The Sleipner project, located offshore Norway, marks one of the first large-scale carbon capture and storage (CCS) initiatives. Since 1996, more than 18.5 million tons of CO₂ have been injected into the Utsira Formation. While time-lapse (4D) seismic data has helped track the CO₂ plume, early pre-injection seismic data lacked the resolution to fully understand the reservoir’s geological structure. This limited our ability to predict how CO₂ would migrate underground.
We performed a study to improve the resolution of pre-injection seismic data using a technique called Sparse Layer Spectral Inversion. This method enhances thin-layer imaging and produces new seismic attributes – most notably, stratigraphic continuity. This has the potential to reveal key geological features controlling CO₂ flow.
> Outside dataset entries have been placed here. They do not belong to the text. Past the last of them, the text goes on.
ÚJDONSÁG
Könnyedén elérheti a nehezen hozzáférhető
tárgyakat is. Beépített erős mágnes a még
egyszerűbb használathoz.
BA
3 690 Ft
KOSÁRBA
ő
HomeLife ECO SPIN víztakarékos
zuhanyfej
Sparse Layer Spectral Inversion, unlike conventional methods, doesn’t rely on well data or assume continuity. Instead, it analyzes seismic reflections to better detect closely spaced layers, even those thinner than what traditional seismic can resolve. The technique uses high-resolution spectral decomposition to extend the bandwidth of the data, while reshaping the frequency spectrum to avoid artifacts like ringing.
For the Sleipner project, the most impactful outcome is the creation of the Stratigraphic Continuity Attribute (SCA), a seismic attribute using the bandwidth extended data that highlights how continuous or disrupted subsurface layers are. It identifies areas where geological layers are laterally consistent, shown in warm colors like yellow, red, and green, versus areas with interruptions that are shown using cool colors like blue and pink. These latter ones may indicate faults, erosion, or depositional boundaries.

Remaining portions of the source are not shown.